I was astounded to witness more than once the manner in which he created his masterpieces: He would drink and paint, drink and paint, drink and paint… going without food for two or three days… and at the end, if he was satisfied with his work, he would be the happiest person alive… Laughing and singing and ordering a fine meal.

But then, there was the other side: I’ve looked at paintings that I considered great pieces of art, but if for some odd reason he was not satisfied, in a flood of tears he would stomp work into pieces, toss their parts into the sea and watch them float away on the waves.
The counselling duties were not infrequent.
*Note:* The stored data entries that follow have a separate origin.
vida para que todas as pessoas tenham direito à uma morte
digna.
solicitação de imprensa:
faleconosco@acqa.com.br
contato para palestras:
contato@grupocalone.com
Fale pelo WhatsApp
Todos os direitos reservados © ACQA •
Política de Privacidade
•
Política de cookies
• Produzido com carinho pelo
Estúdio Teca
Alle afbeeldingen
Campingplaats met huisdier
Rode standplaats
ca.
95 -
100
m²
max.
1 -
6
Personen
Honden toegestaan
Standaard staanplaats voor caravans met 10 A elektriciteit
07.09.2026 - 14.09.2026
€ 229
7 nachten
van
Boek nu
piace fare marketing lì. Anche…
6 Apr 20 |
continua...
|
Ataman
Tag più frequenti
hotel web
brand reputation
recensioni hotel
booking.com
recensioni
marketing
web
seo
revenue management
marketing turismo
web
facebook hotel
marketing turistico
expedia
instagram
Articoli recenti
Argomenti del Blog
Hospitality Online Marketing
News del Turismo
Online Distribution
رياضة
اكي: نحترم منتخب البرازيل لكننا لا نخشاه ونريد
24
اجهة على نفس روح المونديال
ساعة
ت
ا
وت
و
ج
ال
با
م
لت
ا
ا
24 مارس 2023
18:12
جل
Sometimes I would be asleep, the phone rings and it’s Peter Fisher, wanting to get my point of view on a problem or some issue; or about some affair in which he was entangled with a Barbadian female.
Then he and Monique departed the island… as it turned out, for the last time from their idyllic island home named “Chateau Monique”.

When next I heard from Peter Fisher it was via a phone call from Montreal, Canada. He had held an exhibition there, one of the viewers was a beautiful and wealthy French-Canadian businesswoman. They had fallen in love and had agreed to marry… and they later did.
I received a happy letter from him… then a long gap… then a sad letter. She was too serious a woman, as her social group was, for this bubbly painter who at first had enthralled her; and she left him. The problem was, he was deeply in love with her, and asked my intercession.
I spoke by phone with her, and understood her position. At the beginning, she had been fascinated with his different kind of personality… a free spirit, very unlike the staid, suave, upper crust, highly educated males with whom she had been accustomed to socializing in Montreal. But over time, she had tired of him, and decided she wanted more in a permanent partner.
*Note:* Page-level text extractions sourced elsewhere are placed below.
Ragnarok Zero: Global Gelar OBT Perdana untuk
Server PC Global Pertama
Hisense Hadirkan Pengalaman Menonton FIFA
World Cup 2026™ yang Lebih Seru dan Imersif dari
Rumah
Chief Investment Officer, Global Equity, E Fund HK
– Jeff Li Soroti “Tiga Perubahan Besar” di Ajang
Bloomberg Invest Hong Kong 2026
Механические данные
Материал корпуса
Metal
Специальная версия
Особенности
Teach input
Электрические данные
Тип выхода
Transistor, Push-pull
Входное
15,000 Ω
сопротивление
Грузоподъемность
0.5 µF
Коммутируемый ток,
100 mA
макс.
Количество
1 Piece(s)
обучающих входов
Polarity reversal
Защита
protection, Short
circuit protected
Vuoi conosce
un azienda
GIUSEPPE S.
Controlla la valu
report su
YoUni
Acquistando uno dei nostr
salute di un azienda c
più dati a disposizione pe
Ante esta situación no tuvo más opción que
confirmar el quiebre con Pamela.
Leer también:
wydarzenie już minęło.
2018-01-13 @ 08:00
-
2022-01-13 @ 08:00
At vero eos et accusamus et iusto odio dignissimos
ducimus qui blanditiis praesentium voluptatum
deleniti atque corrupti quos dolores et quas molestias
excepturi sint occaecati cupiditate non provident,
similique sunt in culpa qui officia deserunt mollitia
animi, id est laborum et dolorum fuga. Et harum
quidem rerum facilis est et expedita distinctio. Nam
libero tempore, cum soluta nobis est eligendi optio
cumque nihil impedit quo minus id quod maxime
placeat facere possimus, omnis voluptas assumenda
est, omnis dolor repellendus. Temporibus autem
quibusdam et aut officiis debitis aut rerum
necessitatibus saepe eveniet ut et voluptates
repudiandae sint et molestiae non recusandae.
The ball was therefore back in my court, as Peter Fisher persuaded me to ask Monique to resume their relationship.
However, by this time she had relocated to the United States, settled back well and had established her own restaurant business, managing it very successfully.
She was exceedingly tolerant to hear me out; but the answer was that she was getting on very well with her life, and after what Peter had done to her, she was not prepared to retrace steps. It had taken her several years to mend her heart. Peter was shattered with the response.

Sometime afterwards I received information that Peter J. Fisher, back in the United States, had doused himself with petrol and struck a match: self-immolation.
I have great memories of his personality and exceptional talent, in addition to having six paintings by him: the large Clive Lloyd and William Demas originals (in Boston), the Mel Fisher copy (in Barbados), and three small originals (in Boston).